High Availability: Past, Present and Future
To understand what HA solutions best fit your environment, you need to understand their history and how they've evolved.
- By Dan Kusnetzky
High Availability (HA) is a topic with a great deal of history. Different approaches have been used over time to make sure applications, services, databases, networks, and storage remain available and reliable to support enterprises. As enterprises have grown increasingly reliant on information technology-based solutions, the need for these solutions to always be available has increased as well.
Most HA solutions rely on redundant hardware and special-purpose software designed to make the best use of that hardware. Virtualization and cloud computing are upending earlier approaches to HA. Organizations have learned that the use of virtualized access, applications, processing, network and storage makes the creation of HA solutions easier. They've also learned that virtualization makes it easier to use off-site cloud hosting as part of an HA solution.
HA solutions can be expensive, though, and an enterprise's portfolio of IT solutions might not need the same level of availability. Business-critical functions are likely to need the highest levels of availability, while the requirements for business support functions are not likely to be as high.

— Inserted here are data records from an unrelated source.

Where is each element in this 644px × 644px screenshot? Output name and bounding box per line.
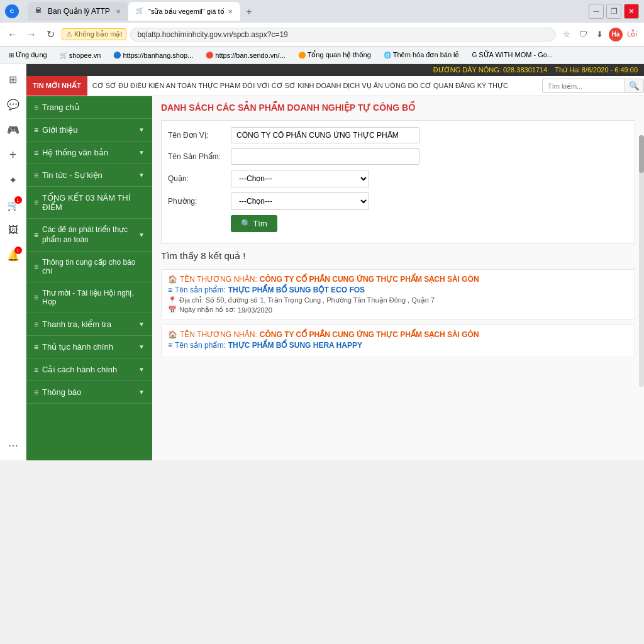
back-button[interactable]: ←	[5, 27, 20, 42]
bookmark-sua-mom[interactable]: G SỮA WITH MOM - Go...	[469, 50, 557, 60]
user-avatar[interactable]: Ha	[609, 28, 623, 42]
nav-tin-icon: ≡	[34, 262, 38, 271]
bookmark-them-label: Thêm hóa đơn bán lẻ	[393, 51, 460, 59]
url-input[interactable]: bqlattp.hochiminhcity.gov.vn/spcb.aspx?c…	[130, 28, 556, 42]
warning-triangle: ⚠	[66, 30, 72, 38]
result1-date-prefix: Ngày nhận hồ sơ:	[179, 306, 235, 314]
bookmark-shopee[interactable]: 🛒 shopee.vn	[56, 50, 105, 60]
bookmark-tongquan[interactable]: 🟠 Tổng quan hệ thống	[294, 50, 375, 60]
address-bar-icons: ☆ 🛡 ⬇ Ha Lỗi	[560, 28, 639, 42]
tab1-close[interactable]: ✕	[116, 8, 121, 15]
search-input[interactable]	[543, 80, 625, 92]
result2-product-name: THỰC PHẨM BỔ SUNG HERA HAPPY	[228, 341, 362, 350]
nav-item-tong-ket[interactable]: ≡ TỔNG KẾT 03 NĂM THÍ ĐIỂM	[26, 187, 152, 219]
result-item-1: 🏠 TÊN THƯƠNG NHÂN: CÔNG TY CỔ PHẦN CUNG …	[161, 269, 635, 319]
nav-item-thu-moi[interactable]: ≡ Thư mời - Tài liệu Hội nghị, Họp	[26, 282, 152, 313]
san-pham-row: Tên Sản Phẩm:	[168, 148, 628, 165]
shopping-icon[interactable]: 🛒 1	[3, 195, 23, 215]
bookmark-banhang-label: https://banhang.shop...	[123, 52, 193, 59]
nav-item-tin-tuc[interactable]: ≡ Tin tức - Sự kiện ▼	[26, 164, 152, 187]
extensions-icon[interactable]: ⊞	[3, 69, 23, 89]
bookmark-sendo[interactable]: 🔴 https://ban.sendo.vn/...	[202, 50, 289, 60]
search-box: 🔍	[542, 79, 644, 93]
security-warning-text: Không bảo mật	[74, 30, 122, 38]
main-content-area: DANH SÁCH CÁC SẢN PHẨM DOANH NGHIỆP TỰ C…	[152, 96, 644, 460]
chevron-down-icon-6: ▼	[138, 343, 145, 350]
nav-item-he-thong-van-ban[interactable]: ≡ Hệ thống văn bản ▼	[26, 142, 152, 164]
nav-item-de-an[interactable]: ≡ Các đề án phát triển thực phẩm an toàn…	[26, 219, 152, 252]
nav-thong-bao-label: Thông báo	[42, 387, 138, 397]
bookmarks-bar: ⊞ Ứng dụng 🛒 shopee.vn 🔵 https://banhang…	[0, 47, 644, 64]
result1-merchant-prefix: TÊN THƯƠNG NHÂN:	[180, 275, 257, 284]
media-icon[interactable]: 🖼	[3, 220, 23, 240]
result1-address: 📍 Địa chỉ: Số 50, đường số 1, Trần Trọng…	[168, 296, 628, 304]
quan-select[interactable]: ---Chọn---	[231, 170, 369, 187]
home-icon-2: 🏠	[168, 330, 177, 339]
search-submit-button[interactable]: 🔍 Tìm	[231, 215, 277, 232]
notification-icon[interactable]: 🔔 1	[3, 245, 23, 265]
apps-icon: ⊞	[9, 52, 14, 58]
result-item-2: 🏠 TÊN THƯƠNG NHÂN: CÔNG TY CỔ PHẦN CUNG …	[161, 325, 635, 357]
search-button[interactable]: 🔍	[625, 79, 643, 92]
tab-ban-quan-ly[interactable]: 🏛 Ban Quản lý ATTP ✕	[28, 2, 128, 21]
nav-tk-icon: ≡	[34, 198, 38, 207]
shield-icon[interactable]: 🛡	[576, 28, 590, 42]
nav-item-thanh-tra[interactable]: ≡ Thanh tra, kiểm tra ▼	[26, 313, 152, 336]
home-icon-1: 🏠	[168, 275, 177, 284]
bookmark-shopee-label: shopee.vn	[69, 52, 101, 59]
bookmark-ung-dung[interactable]: ⊞ Ứng dụng	[5, 50, 51, 60]
star-icon[interactable]: ☆	[560, 28, 574, 42]
add-tab-button[interactable]: +	[240, 3, 258, 21]
bookmark-ung-dung-label: Ứng dụng	[16, 51, 47, 59]
download-icon[interactable]: ⬇	[592, 28, 606, 42]
don-vi-label: Tên Đơn Vị:	[168, 131, 231, 140]
tab2-close[interactable]: ✕	[228, 8, 233, 15]
forward-button[interactable]: →	[24, 27, 39, 42]
nav-cai-cach-label: Cải cách hành chính	[42, 365, 138, 374]
don-vi-input[interactable]	[231, 127, 419, 143]
chevron-down-icon-4: ▼	[138, 231, 145, 238]
add-icon[interactable]: +	[3, 145, 23, 165]
refresh-button[interactable]: ↻	[43, 27, 58, 42]
result2-product-prefix: Tên sản phẩm:	[175, 341, 226, 350]
nav-thong-tin-label: Thông tin cung cấp cho báo chí	[42, 258, 145, 275]
result1-address-prefix: Địa chỉ:	[179, 296, 203, 304]
tongquan-icon: 🟠	[298, 52, 306, 58]
nav-thu-tuc-label: Thủ tục hành chính	[42, 342, 138, 352]
nav-item-gioi-thieu[interactable]: ≡ Giới thiệu ▼	[26, 119, 152, 142]
scrollbar-thumb[interactable]	[639, 135, 644, 173]
list-icon-1: ≡	[168, 286, 172, 294]
list-icon-2: ≡	[168, 341, 172, 350]
error-label: Lỗi	[625, 28, 639, 42]
messenger-icon[interactable]: 💬	[3, 94, 23, 114]
nav-item-thong-tin[interactable]: ≡ Thông tin cung cấp cho báo chí	[26, 252, 152, 282]
nav-item-thong-bao[interactable]: ≡ Thông báo ▼	[26, 381, 152, 404]
bookmark-tongquan-label: Tổng quan hệ thống	[308, 51, 371, 59]
nav-tb-icon: ≡	[34, 388, 38, 397]
san-pham-input[interactable]	[231, 148, 419, 165]
bookmark-banhang[interactable]: 🔵 https://banhang.shop...	[109, 50, 197, 60]
top-info-bar: ĐƯỜNG DÂY NÓNG: 028.38301714 Thứ Hai 8/6…	[26, 64, 644, 76]
chevron-down-icon: ▼	[138, 126, 145, 133]
nav-item-trang-chu[interactable]: ≡ Trang chủ	[26, 96, 152, 119]
result2-merchant-prefix: TÊN THƯƠNG NHÂN:	[180, 330, 257, 339]
window-close[interactable]: ✕	[624, 4, 639, 19]
datetime-display: Thứ Hai 8/6/2020 - 6:49:00	[555, 66, 638, 74]
bookmark-them-hd[interactable]: 🌐 Thêm hóa đơn bán lẻ	[380, 50, 464, 60]
chevron-down-icon-3: ▼	[138, 172, 145, 179]
window-restore[interactable]: ❐	[606, 4, 621, 19]
games-icon[interactable]: 🎮	[3, 119, 23, 140]
title-bar: C 🏛 Ban Quản lý ATTP ✕ 🛒 "sữa bầu vegemi…	[0, 0, 644, 23]
window-minimize[interactable]: ─	[589, 4, 604, 19]
main-layout: ≡ Trang chủ ≡ Giới thiệu ▼ ≡ Hệ thống vă…	[26, 96, 644, 460]
tab-sua-bau[interactable]: 🛒 "sữa bầu vegemil" giá tốt Thàn... ✕	[128, 2, 240, 21]
nav-item-cai-cach[interactable]: ≡ Cải cách hành chính ▼	[26, 358, 152, 381]
nav-tra-icon: ≡	[34, 320, 38, 329]
nav-item-thu-tuc[interactable]: ≡ Thủ tục hành chính ▼	[26, 336, 152, 358]
quan-row: Quận: ---Chọn---	[168, 170, 628, 187]
more-icon[interactable]: ⋯	[3, 435, 23, 455]
coccoc-special-icon[interactable]: ✦	[3, 170, 23, 190]
tab1-favicon: 🏛	[35, 7, 44, 16]
phuong-select[interactable]: ---Chọn---	[231, 192, 369, 210]
left-navigation: ≡ Trang chủ ≡ Giới thiệu ▼ ≡ Hệ thống vă…	[26, 96, 152, 460]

Enterprises would be wise to understand all of the following approaches to HA, and make the proper choice for each of their workloads.
A Brief History of HA
When applications were more monolithic back in the 1960s through the 1990s, the UI, application logic, storage management, data management and networking functions were all hosted together on a single system. Back then, the industry focus was on making the systems themselves "fault tolerant."
This was accomplished by designing mainframe systems that used multiple processors, stacks of memory, storage adapters and network adapters; they included system firmware that monitored the health of individual components and moved workloads to surviving components in case a component failed or became unresponsive. IBM Corp. used "Parallel Sysplex," a special marketing catchphrase to describe these systems.
Parallel Sysplex failover took only a few microseconds or milliseconds. People using these workloads were usually unaware that a failure took place at all. These systems were extremely expensive when compared to standard off-the-shelf configurations, and were only used to host the most critical workloads.
IBM continues to make continuous processing mainframe configurations available today.
Suppliers such as DEC (now part of Hewlett-Packard Co.), Stratus Technologies (now owned by Siris Capital Group) and Tandem Computers developed similar technology in a smaller form factor -- the minicomputer. IBM resold Stratus computers using the System/88 name.
As with the mainframe continuous processing systems, these systems were composed of redundant components and special-purpose firmware that detected failures and rapidly moved workloads so they could continue processing.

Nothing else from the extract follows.